Rudolf Renner ist neuer Polizeiseelsorger

Er hilft Beamten beim Umgang mit Erfahrungen wie Tod, Leid, Gewalt und Schuld: Der neue Polizeiseelsorger Rudolf Renner. Der 54-Jährige wird am 9. November bei einem Gottesdienst in Saarbrücken in sein neues Amt eingeführt.

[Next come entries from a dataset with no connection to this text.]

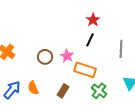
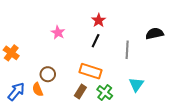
pink star: (67, 56) -> (58, 33), moved
brown circle: (45, 57) -> (48, 74), moved
brown rectangle: (63, 91) -> (80, 92), moved

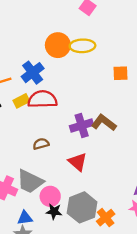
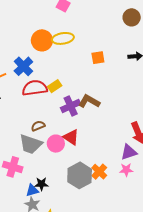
yellow rectangle: (21, 101) -> (55, 86), moved
gray trapezoid: (30, 182) -> (31, 144), moved
pink circle: (50, 196) -> (56, 144), moved
black star: (54, 211) -> (41, 184), moved
orange cross: (106, 218) -> (99, 172), moved

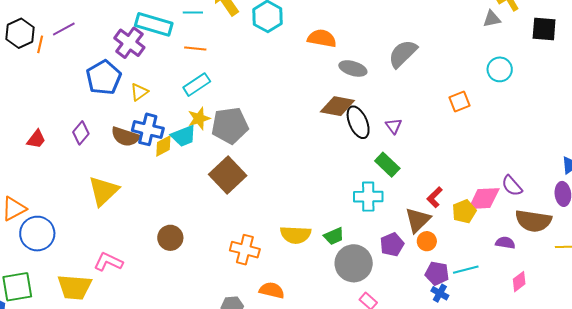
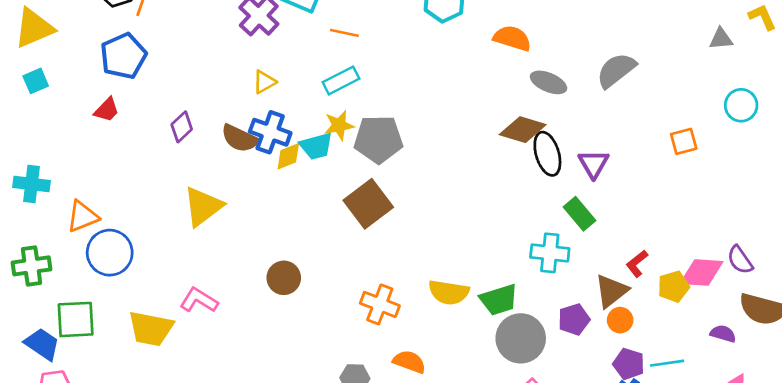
gray triangle: (492, 19) -> (721, 39), moved
blue pentagon: (104, 77) -> (123, 56), moved
purple triangle: (394, 126) -> (593, 164), size x1.4
red trapezoid: (36, 139) -> (107, 110), moved
green trapezoid: (334, 236) -> (499, 300), size x1.4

Rudolf Renner ist neuer evangelischer Polizeiseelsorger im Saarland. Der 54-jährige Theologe wurde von der Evangelischen Kirche im Rheinland ins Amt des Landespfarrers für Polizeiseelsorge berufen, wie die rheinische Landeskirche in Düsseldorf jetzt mitteilte. Er soll im Rahmen einer Halbtagsstelle die rund 2700 Polizisten im Saarland betreuen, in der polizeilichen Fort- und Weiterbildung mitarbeiten sowie berufsethischen Unterricht an der Fachhochschule für Verwaltung in Göttelborn erteilen, hieß es.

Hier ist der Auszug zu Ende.